Chant

Soffit is a builder’s word, a carpenter’s word—
like fascia and header and stud.  Top plate
and joist.  Soffit though has a mantra quality.
Whisper it over and over as you slip into deep
meditation.  soffit, soffit, soffit…

 As if to quietly call the angels to your side,
whispering low so they have to move in close
to hear.  What is it you want, they ask—nothing.
What is it you want—nothing.
Want being deceiver’s word, a labyrinth.

The soffit seals the attic, keeping out squirrels
and raccoons, though a determined creature
may find its way in.  You set out a trap.
Raccoon may be a mantra word as well,
though you hesitate to use it.

It’s raining.  You check for leaks,
an old habit.  You listen to the rain
as if the patterns were code one deciphers,
rain being a sacred gift—like air.
What is it you want—nothing.

You are dry and warm inside your house.
Puddles form on the driveway.

Brady
From an Upstairs Window

 

Each to Each

The center of the world is here—he pins the spot
in a straw grass field—declares it for queen
and country, will gladly shed what is required,
blood if asked, sweat and grind—the air smelling
of saw dust.  He grips the handle of a tool—
shovel, hoe, sword, spear—the real of it is lost
in the glaze.
 
I find you in an empty room— you look up
from your book, not all that pleased to see me.
 
He drives to a desert mountain town to drink tequila
with an old war buddy.  They sink into the pine wood
floor while the bartender pours another shot.  Shares
an old tale without speaking.  He leaves and makes
his way down an alley in the darkness, his feet dancing
on the edge of the solar system.
 
Finds the old house, abandoned now—a shattered
window.  Shimmies the door lock and enters—
the rooms bare.  Moonlight.
 
You look up from your book.
 
                        Brady
                        From an Upstairs Window

I Shall Pick the Flowers Myself

September, and I am already pushing spring
in my mind, though winter is pleasant enough—
no mosquitos.  Late August showers, spindly rain
lilies—don’t remember seeing them before—
showing themselves for a few days.

I saw you working your garden, bent over a row
of beans—driving by last week, last month
it may have been—wishing I could paint
the impression, but am more than a hundred
years too late.

Too late to celebrate the feelings one once had,
Virginia says, before the light of shell fire
revealed the world—puffed and stuffed
with straw—still I saw you working your garden,
wanted to paint you there—

Mixing colors on a palette, white cotton trousers—
as in wearing them cuffed—greens and browns
wildflowers on the side of the road, lazy susans
and daisies—brushed yellows.  Summer gives
way to September—then October.

Pumpkins and cranberries, whipped cream
and whiskey in your coffee, a twinge of regret—

 Brady

From an Upstairs Window

Fault Lines

I live on the edge of black gumbo farm land
to the east and fractured limestone mesas
that defined west for me.  From the dam,
I see both vistas.  One stretches toward the gulf
with red snapper, shrimp, and words like bayou.
The other seems like another planet—I expect
to see a different sun, maybe a second moon.
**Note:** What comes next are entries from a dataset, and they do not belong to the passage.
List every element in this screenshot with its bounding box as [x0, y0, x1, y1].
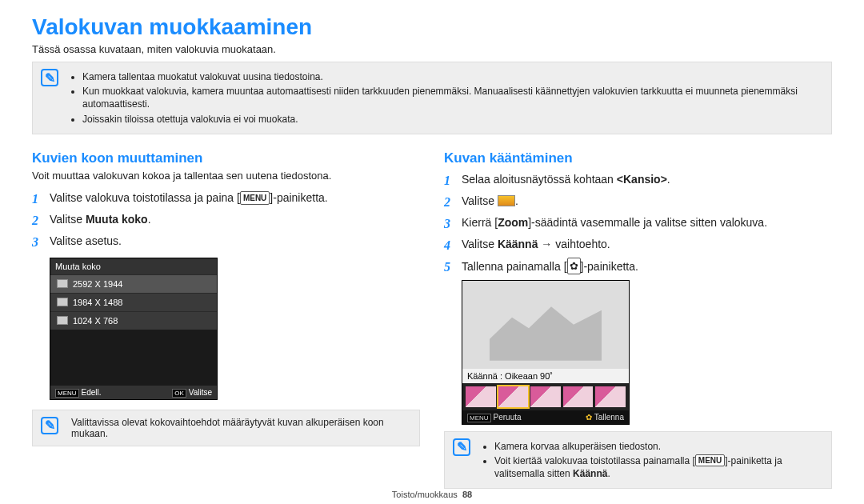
thumbnail-strip — [462, 383, 629, 410]
step: Valitse valokuva toistotilassa ja paina … — [32, 190, 420, 206]
col-rotate: Kuvan kääntäminen Selaa aloitusnäytössä … — [444, 144, 832, 499]
size-icon — [57, 316, 68, 325]
photo-silhouette — [490, 289, 602, 361]
page-footer: Toisto/muokkaus 88 — [0, 490, 864, 499]
size-icon — [57, 279, 68, 288]
menu-key-icon: MENU — [240, 191, 270, 205]
size-icon — [57, 298, 68, 306]
intro-text: Tässä osassa kuvataan, miten valokuvia m… — [32, 43, 832, 55]
note-icon: ✎ — [41, 69, 58, 86]
device-screenshot-resize: Muuta koko 2592 X 1944 1984 X 1488 1024 … — [50, 258, 218, 400]
left-bottom-note: ✎ Valittavissa olevat kokovaihtoehdot mä… — [32, 410, 420, 446]
section-sub: Voit muuttaa valokuvan kokoa ja tallenta… — [32, 170, 420, 182]
note-item: Joissakin tiloissa otettuja valokuvia ei… — [82, 113, 823, 126]
step: Valitse Käännä → vaihtoehto. — [444, 236, 832, 253]
right-bottom-note: ✎ Kamera korvaa alkuperäisen tiedoston. … — [444, 431, 832, 490]
note-item: Voit kiertää valokuvaa toistotilassa pai… — [494, 454, 823, 480]
menu-key-icon: MENU — [695, 454, 725, 467]
thumb — [466, 386, 496, 407]
device-screenshot-rotate: Käännä : Oikeaan 90˚ MENUPeruuta ✿ Talle… — [462, 280, 630, 425]
thumb — [563, 386, 594, 407]
resize-option: 1984 X 1488 — [50, 293, 217, 311]
macro-key-icon — [567, 260, 581, 273]
step: Valitse . — [444, 193, 832, 210]
rotate-caption: Käännä : Oikeaan 90˚ — [462, 369, 629, 383]
section-heading: Kuvien koon muuttaminen — [32, 150, 420, 166]
step: Valitse Muuta koko. — [32, 211, 420, 228]
step: Kierrä [Zoom]-säädintä vasemmalle ja val… — [444, 214, 832, 231]
top-note: ✎ Kamera tallentaa muokatut valokuvat uu… — [32, 62, 832, 134]
device-footer: MENUPeruuta ✿ Tallenna — [462, 410, 629, 424]
col-resize: Kuvien koon muuttaminen Voit muuttaa val… — [32, 144, 420, 499]
thumb-selected — [498, 386, 529, 407]
thumb — [530, 386, 561, 407]
resize-option: 2592 X 1944 — [50, 274, 217, 293]
thumb — [595, 386, 626, 407]
device-footer: MENUEdell. OKValitse — [50, 386, 217, 399]
device-title: Muuta koko — [50, 258, 217, 274]
section-heading: Kuvan kääntäminen — [444, 150, 832, 166]
page-title: Valokuvan muokkaaminen — [32, 14, 832, 40]
note-icon: ✎ — [453, 438, 470, 456]
note-item: Kamera tallentaa muokatut valokuvat uusi… — [82, 70, 823, 83]
app-icon — [498, 195, 515, 206]
step: Selaa aloitusnäytössä kohtaan <Kansio>. — [444, 171, 832, 188]
note-item: Kun muokkaat valokuvia, kamera muuntaa a… — [82, 85, 823, 110]
note-icon: ✎ — [41, 417, 58, 434]
resize-option: 1024 X 768 — [50, 311, 217, 330]
step: Tallenna painamalla []-painiketta. — [444, 258, 832, 275]
note-item: Kamera korvaa alkuperäisen tiedoston. — [494, 440, 823, 453]
step: Valitse asetus. — [32, 233, 420, 250]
Before the dam, on a back road now under
the deep blue green waters of a lake, I kissed
a girl one sparkling afternoon after bathing
in the river.  We lay in the grass and laughed.
How simple and easy—the music on the car radio
as we drove back to town.  It must have been
Saturday.

Kennedy and Diem were months dead—the FBI
fumbling to decipher The Kingsmen—every night at ten
what were the words—all kinds of ways
We stop for hamburgers and fries.  We lie to each
other, knowing but somehow still believing
the possibility of a different world, of an extra moon.
The god damn moon.

I look east and south and wonder how long
it would take to float the river to its mouth.